Say the Google Geniuses come up with 4,000 business ideas or technologies per year, which is probably around the current number. Let's guess that one percent of these ideas are truly great -- boffo ideas that one could easily build a company around. That's 40 world-beating ideas. And after the 40 absolutely top ideas, let's say there are another 360 ideas that are pretty darned good -- certainly good enough to pitch to the venture capitalists on Sand Hill Road. The remaining 3,600 ideas are, of course, crap, and can be forgotten by everyone except their inventors, whom I'll get back to in a minute.
Assuming Google executives have the insight to know which of their 4,000 proffered ideas are world-class, they then have to decide which 40 to pursue. Such an assumption is giving even Google too much credit, believe me. No matter how smart they are, issues of loyalty, prejudice, and the odd hangover will result in some less-good ideas making it through but mainly great ideas being eliminated. But this doesn't really matter because the larger question is: How many good ideas can Google pursue vigorously per year? The number isn't 40. It isn't even 20. The number of ideas that a company the size of Google can throw all its weight behind per year is about 10, of which five will probably not be the right ones.
I'm not so sure ... "too many good ideas" looks like the kind of problem that Google ought to know how to turn into an opportunity. (Maybe someone's already is using their 20% time in this direction?)
Firstly, "sort the good stuff from the rest" is Google's raison d’être.
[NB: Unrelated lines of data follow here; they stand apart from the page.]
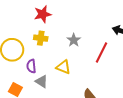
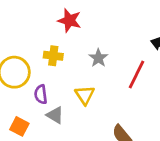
red star: (43, 14) -> (69, 20), moved, turned 30
yellow triangle: (63, 67) -> (85, 95), turned 35

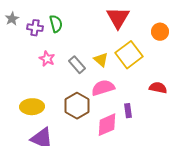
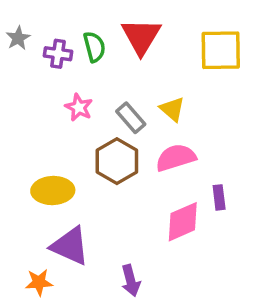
red triangle: (118, 18) -> (141, 36), moved
yellow square: (129, 55) -> (221, 50), moved, turned 36
brown hexagon: (77, 106) -> (117, 161), moved

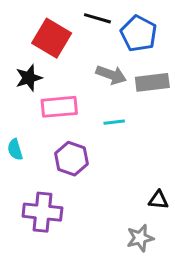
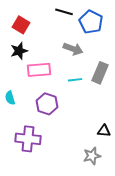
red square: (52, 38) -> (21, 25), moved, size x0.7
gray rectangle: (152, 82) -> (100, 73), moved, turned -60

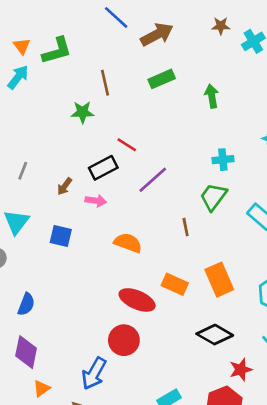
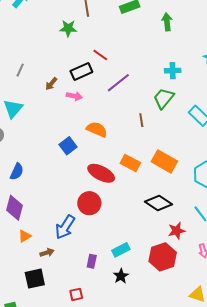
blue square: (61, 236) -> (68, 146), moved, turned 36
orange rectangle: (219, 280) -> (164, 161), turned -40

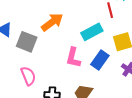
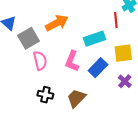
gray square: (27, 42) -> (28, 38), turned 30
pink semicircle: (28, 76) -> (40, 61), moved

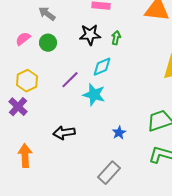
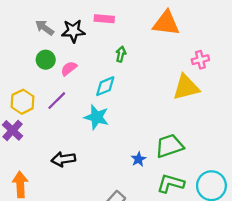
black star: (90, 35) -> (73, 31), moved
pink semicircle: (23, 39) -> (69, 69), moved
purple line: (70, 80) -> (57, 101), moved
blue star: (119, 133) -> (139, 159), moved

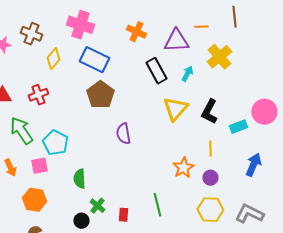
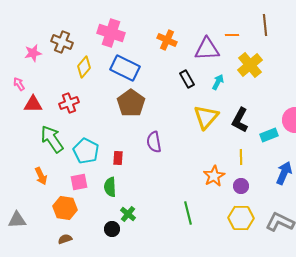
black rectangle: (156, 71) -> (187, 79), size x0.7
pink square: (39, 166) -> (79, 182), moved
red rectangle: (123, 215) -> (118, 158), moved

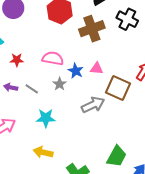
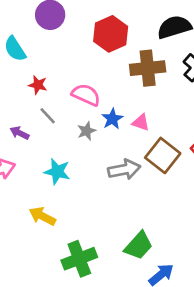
purple arrow: (11, 87) -> (20, 133), moved
gray line: (32, 89) -> (48, 116), moved

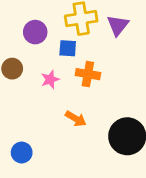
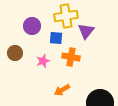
purple triangle: (118, 25) -> (86, 31), moved
orange arrow: (76, 119) -> (62, 90), turned 119

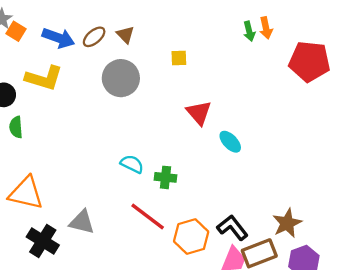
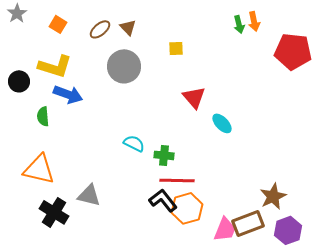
orange square: (16, 31) -> (58, 24), moved
blue arrow: (58, 38) -> (68, 94), moved
green semicircle: (16, 127) -> (43, 116), moved
red line: (148, 216) -> (177, 180), moved, turned -36
black L-shape: (232, 228) -> (163, 200), moved

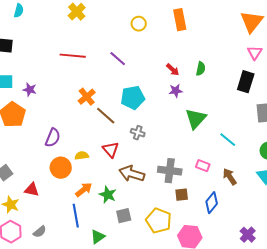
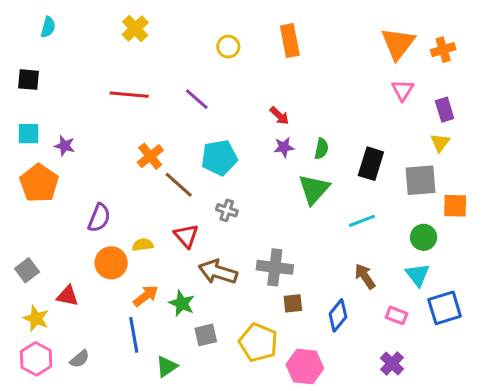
green semicircle: (201, 69) -> (321, 149), moved
black rectangle: (246, 82) -> (371, 164), moved
cyan line: (228, 140) -> (362, 221), turned -60
pink rectangle: (203, 166) -> (396, 315), moved

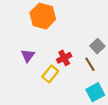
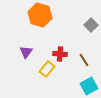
gray square: (97, 46) -> (91, 25), moved
red cross: (64, 58) -> (60, 54), turned 32

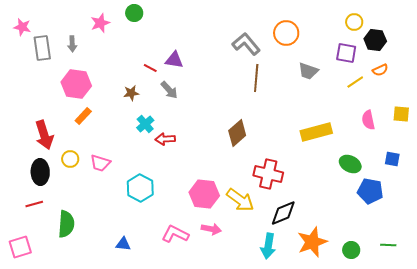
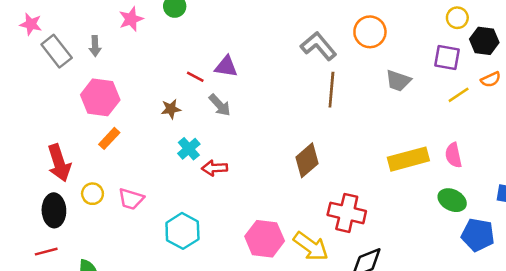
gray rectangle: (42, 48) -> (57, 51), turned -30
pink semicircle: (368, 120) -> (453, 155), moved

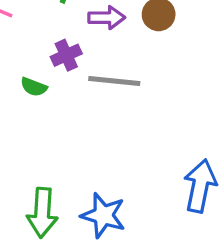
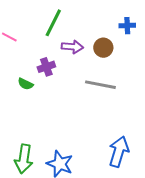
gray line: (114, 81) -> (100, 85), moved

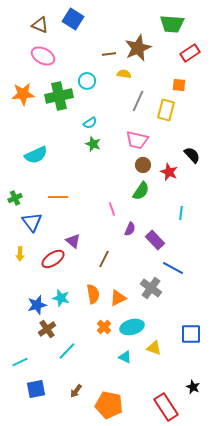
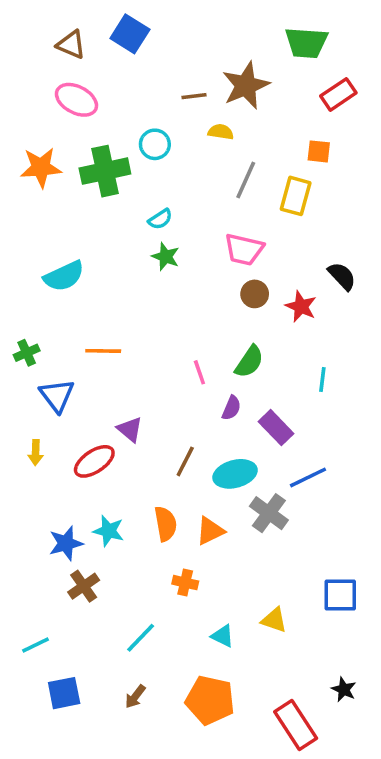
green semicircle: (141, 191) -> (249, 362), moved
blue line: (173, 268) -> (308, 477), turned -55
orange cross: (104, 327) -> (185, 583), turned -32
cyan ellipse: (132, 327) -> (235, 474), moved
cyan line: (67, 351) -> (141, 638), moved
orange pentagon: (109, 405) -> (210, 700), moved

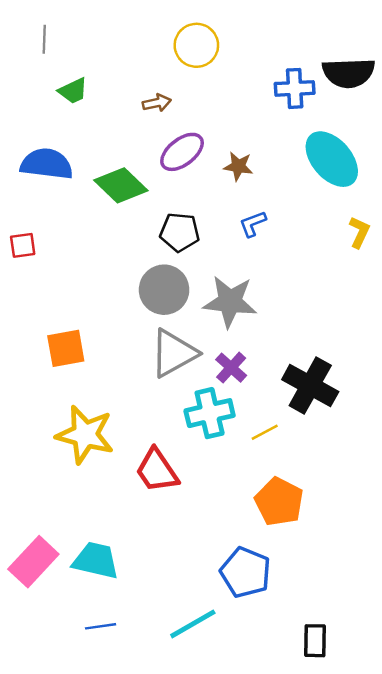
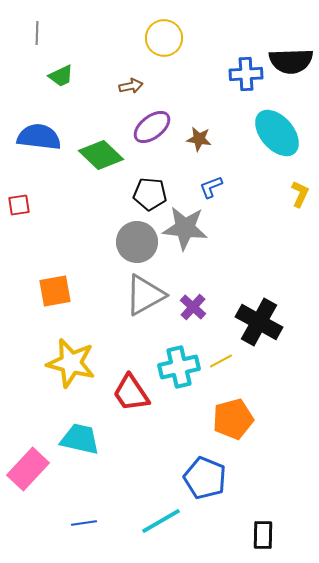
gray star: (230, 302) -> (185, 228), moved
cyan cross: (210, 413) -> (179, 367), moved
orange pentagon: (279, 502) -> (233, 419), turned 30
cyan trapezoid: (96, 560) -> (80, 439), moved

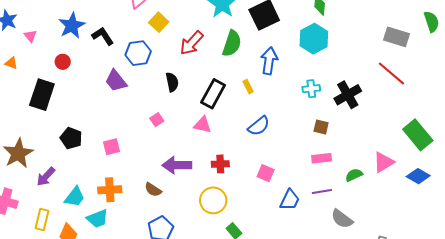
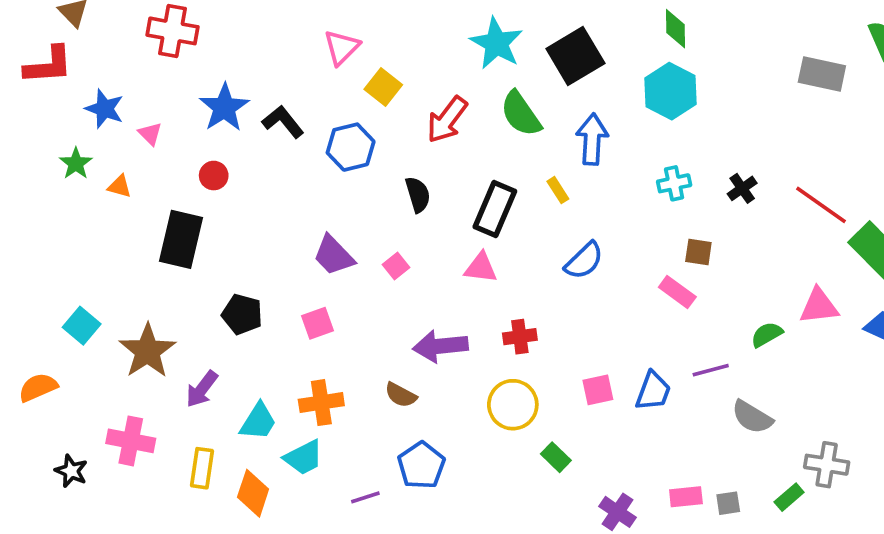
green semicircle: (232, 44) -> (521, 114), turned 132
red line: (391, 73) -> (821, 205), moved
purple trapezoid: (116, 81) -> (334, 255), moved
black cross: (348, 95) -> (742, 188), size x0.6
pink rectangle: (322, 158) -> (677, 292), moved, turned 48
pink triangle: (384, 162) -> (819, 306), turned 30
pink square: (266, 173) -> (598, 390), moved, turned -30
There must be dozens of variations on internal prediction markets / social routing networks / ranking algorithms which Google's internal community could use to discover the great ideas.
Second, Cringely's "the number of ideas that a company the size of Google can throw all its weight behind per year is about 10" smells suspiciously like "hit" based, rather than long-tail, thinking. This is a company that specializes in a) having smart, entrepreneurial people inside, and b) supporting large, liquid markets for micro-businesses (via AdSense, Google Checkout etc.) Why, having encouraged 4000 flowers to bloom, would it force them through a vicious filtering to become an official Google product? The answer to the problem of everyone has a product they want to launch ought to be "launch them all", with various degrees of Google official endorsement for those which the company wants to promote.
3 comments:
"launch them all" brought a big smile to my face.
Robert Cringely makes the case for Google sowing the seeds of its own destruction and it would be interesting to hear what Google executives think. I would like to imagine that they're thinking along the lines you are.
Off topic, but I was looking at The Blue Planet Run Web site just before reading your post. The goal of the foundation is to secure clean drinking water for 200 million people by 2027 through fund raising associated with biannual runs. So there's a "What you can do button" and I noticed that under the category of "Become a Messenger" they award messenger points.
I suppose my reasoning for mentioning that in this post is wondering to what extent your excellent question: "Why the money?" you put forth in TCP/IP vs the Dollar is being asked at Google.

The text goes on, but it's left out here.